Friday, July 06, 2007

Bernard Lewis

It was only recently that I learned how influential Bernard Lewis has been in shaping western perceptions (and misperceptions) of Islam and the Middle East. Lewis has been lauded by many as a great historian and until recently I assumed this was the truth - I have read only excerpts of his work. During the flight to London (yes I'm in London) I started reading Ali Allawi's book The Occupation of Iraq: Winning the War, Losing the Peace, which I got for my father. It has been a great read so far. In the prologue Allawi writes:

Bernard Lewis studied at the School of Oriental and African Studies (SOAS) in London, specialising in Islamic history. Lewis developed a particular slant on Islam's encounter with modernity that ran counter to the then prevailing wisdom. The conventional view was that the political oppressiveness, social inequalities and economic backwardness in the Middle East were mainly because of the legacy of western imperialism and the west's incessant interferance in the area's affairs.

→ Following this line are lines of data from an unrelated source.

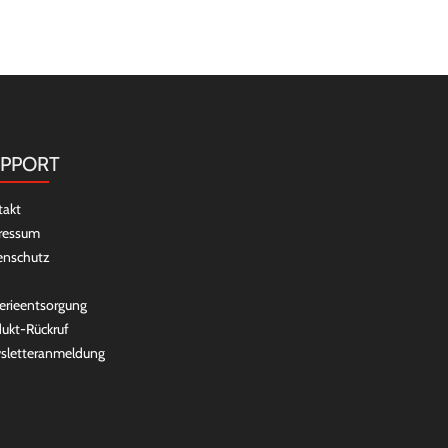
PPORT
takt
ressum
enschutz
erieentsorgung
ukt-Rückruf
sletteranmeldung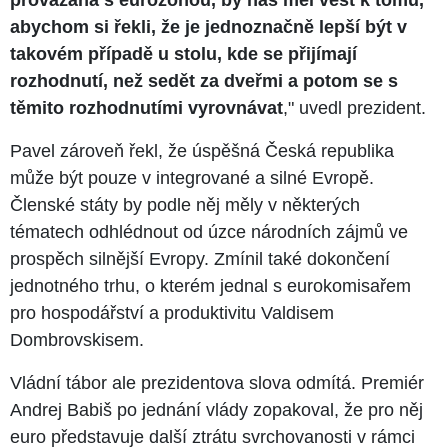
abychom si řekli, že je jednoznačně lepší být v
takovém případě u stolu, kde se přijímají
rozhodnutí, než sedět za dveřmi a potom se s
těmito rozhodnutími vyrovnávat
," uvedl prezident.
Pavel zároveň řekl, že úspěšná Česká republika
může být pouze v integrované a silné Evropě.
Členské státy by podle něj měly v některých
tématech odhlédnout od úzce národních zájmů ve
prospěch silnější Evropy. Zmínil také dokončení
jednotného trhu, o kterém jednal s eurokomisařem
pro hospodářství a produktivitu Valdisem
Dombrovskisem.
Vládní tábor ale prezidentova slova odmítá. Premiér
Andrej Babiš po jednání vlády zopakoval, že pro něj
euro představuje další ztrátu svrchovanosti v rámci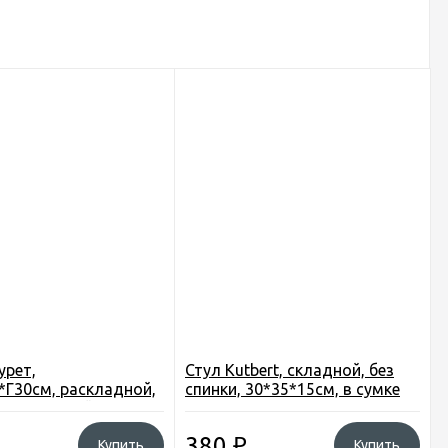
урет,
Стул Kutbert, складной, без
Г30см, раскладной,
спинки, 30*35*15см, в сумке
, цвет серый
для переноски, Ytfs011
380
₽
Купить
Купить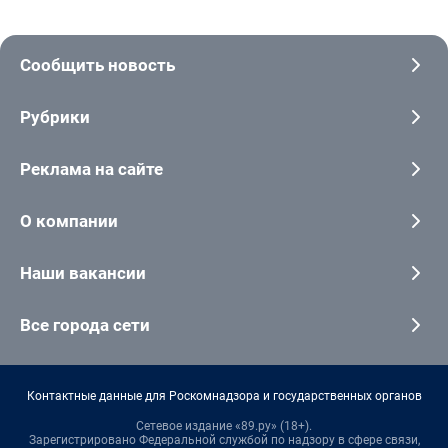
Сообщить новость
Рубрики
Реклама на сайте
О компании
Наши вакансии
Все города сети
Контактные данные для Роскомнадзора и государственных органов
Сетевое издание «89.ру» (18+).
Зарегистрировано Федеральной службой по надзору в сфере связи,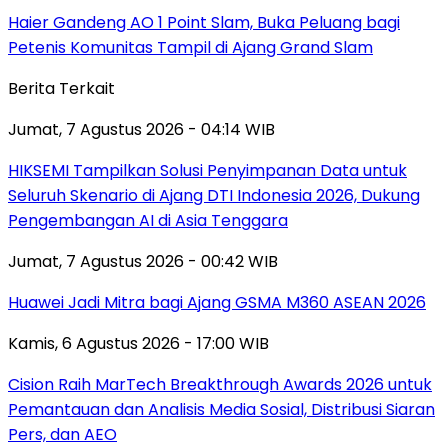
Haier Gandeng AO 1 Point Slam, Buka Peluang bagi
Petenis Komunitas Tampil di Ajang Grand Slam
Berita Terkait
Jumat, 7 Agustus 2026 - 04:14 WIB
HIKSEMI Tampilkan Solusi Penyimpanan Data untuk
Seluruh Skenario di Ajang DTI Indonesia 2026, Dukung
Pengembangan AI di Asia Tenggara
Jumat, 7 Agustus 2026 - 00:42 WIB
Huawei Jadi Mitra bagi Ajang GSMA M360 ASEAN 2026
Kamis, 6 Agustus 2026 - 17:00 WIB
Cision Raih MarTech Breakthrough Awards 2026 untuk
Pemantauan dan Analisis Media Sosial, Distribusi Siaran
Pers, dan AEO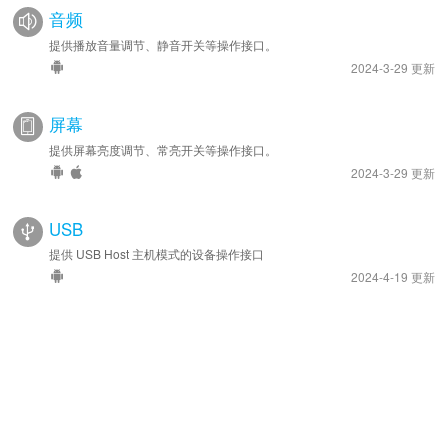
音频
提供播放音量调节、静音开关等操作接口。
2024-3-29 更新
屏幕
提供屏幕亮度调节、常亮开关等操作接口。
2024-3-29 更新
USB
提供 USB Host 主机模式的设备操作接口
2024-4-19 更新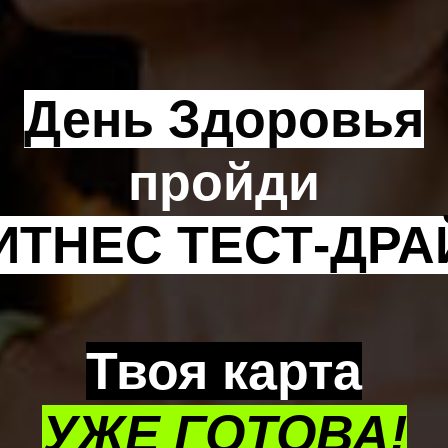
День Здоровья
пройди
ИТНЕС ТЕСТ-ДРА
Твоя карта
УЖЕ ГОТОВА!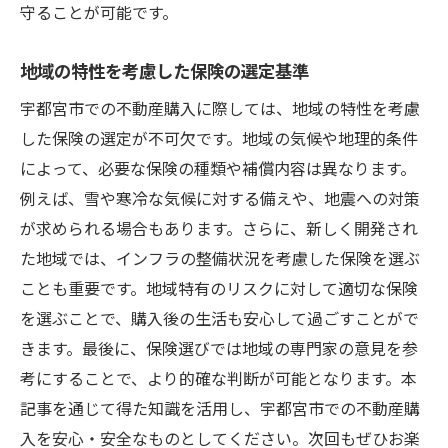
守ることが可能です。
地域の特性を考慮した保険の選定基準
宇都宮市での不動産購入に際しては、地域の特性を考慮
した保険の選定が不可欠です。地域の気候や地理的条件
によって、必要な保険の種類や補償内容は異なります。
例えば、雪や寒冷な気候に対する備えや、地震への対策
が求められる場合もあります。さらに、新しく開発され
た地域では、インフラの整備状況を考慮した保険を選ぶ
ことも重要です。地域特有のリスクに対して適切な保険
を選ぶことで、購入後の生活も安心して過ごすことがで
きます。最後に、保険選びでは地域の専門家の意見を参
考にすることで、より的確な判断が可能となります。本
記事を通じて得た知識を活用し、宇都宮市での不動産購
入を安心・安全なものとしてください。次回もぜひお楽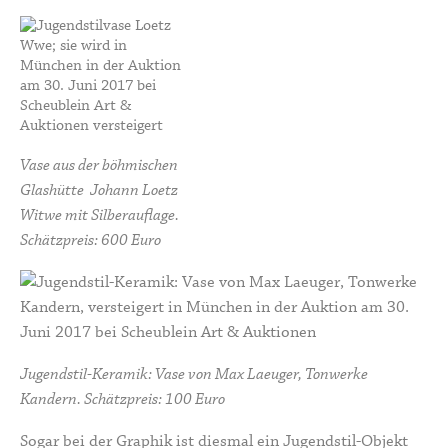
Vase aus der böhmischen
Glashütte Johann Loetz
Witwe mit Silberauflage.
Schätzpreis: 600 Euro
Jugendstil-Keramik: Vase von Max Laeuger, Tonwerke
Kandern. Schätzpreis: 100 Euro
Sogar bei der Graphik ist diesmal ein Jugendstil-Objekt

Lewis, however, postulated that the Islamic world's problems were mainly of its own making, driven by a congenital inability of Islamic civilisation to accomodate to its diminished status in the world. 'The Roots of Muslim Rage', the title of Bernard Lewis's now classic essay, was ultimately linked to the failure of Islamic civilisation to accept that it had been relegated to a secondary status by the manifest political and technological superiority of the west. This was even more galling, for this new world was dominated by Islam's historic rival, Christendom. Without this acknowledgement, Muslim societies were unable to rejuvenate themselves and adjust to modernity. Lewis wrote that 'This is no less than a clash of civilisations - the perhaps irrational but surely historic reaction of an ancient rival against our Judeo-Christian heritage, our secular present, and the worldwide expansion of both.'

Lewis's band of admirers grew perceptibly in the 1980s and 1990s and, with the advent of the Bush administration, joined up with the other strands of the 'Alternative Discourse' to dominate Middle East policymaking. Lewis himself put on the mantle of the 'public intellectual', appearing on numerous TV shows, and mentoring and advising all manner of officials in the post 9/11 Bush administration. The 'Lewis doctrine' became official policy all the more so as Lewis was an enthusiastic advocate of using force to efffect change. The invasion of Iraq could now be given a scholarly sheen, carrying the imprimatur of the 'most influential post-war historian of Islam and the Middle East', as Lewis was called by one of his academic followers. The grand scheme of dragging the Middle East, kicking and screaming, into the democratic and secular future designed for it by the 'best and brightest' of the new Washington, would now begin in earnest. Iraq was in the right place and it was the right time to start the make-over of the region. Lewis and Strauss were profound influences, in deep and subtle ways, on the nexus of advisers, policymakers and war-planners that pushed the USA into invading Iraq.


Allawi goes on to say that the Bush team should have read 'other, more cautionary narratives', including the works of Ali al Wardi and The Unanticipated Consequences of Purposive Social Action by sociologist Robert Merton. Allawi asserts that Washington ignored what was happening inside Iraq before the war and that war planners knew very little about Iraq before the invasion.